Transcribe all of the records word for word, please, omitting the pictures.

--- SOURCE DATA ---

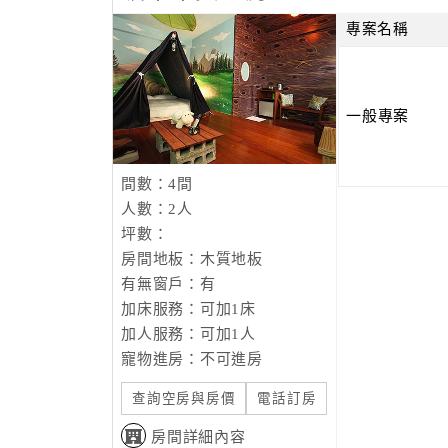
專案名稱
一般專案
間數：4間
人數：2人
坪數：
房間地板：木質地板
有無窗戶：有
加床服務：可加1床
加人服務：可加1人
寵物進房：不可進房
查詢空房與房價
電話訂房
房間詳細內容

---

- [SOLUTION BELOW]
專案名稱
一般專案
間數：4間
人數：2人
坪數：
房間地板：木質地板
有無窗戶：有
加床服務：可加1床
加人服務：可加1人
寵物進房：不可進房
查詢空房與房價
電話訂房
房間詳細內容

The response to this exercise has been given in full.